__PROBLEM DETAILS__. Check every line in the listing below for "OneCNC". Copy the ones where it occurs.

[Opening RECORDS SHOWN section]

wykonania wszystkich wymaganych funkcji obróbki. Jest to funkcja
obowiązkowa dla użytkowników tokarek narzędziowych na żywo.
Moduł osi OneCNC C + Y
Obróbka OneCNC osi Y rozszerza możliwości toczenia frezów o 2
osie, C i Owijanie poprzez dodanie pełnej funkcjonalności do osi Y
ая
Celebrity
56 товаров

[Closing RECORDS SHOWN section]
[Opening RECORDS SHOWN section]

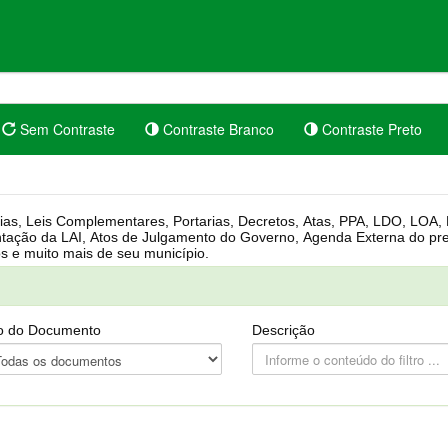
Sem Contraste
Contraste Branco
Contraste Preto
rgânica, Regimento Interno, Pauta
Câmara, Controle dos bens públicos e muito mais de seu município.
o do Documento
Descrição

[Closing RECORDS SHOWN section]

__RESPONSE TO THIS TASK__.
Moduł osi OneCNC C + Y
Obróbka OneCNC osi Y rozszerza możliwości toczenia frezów o 2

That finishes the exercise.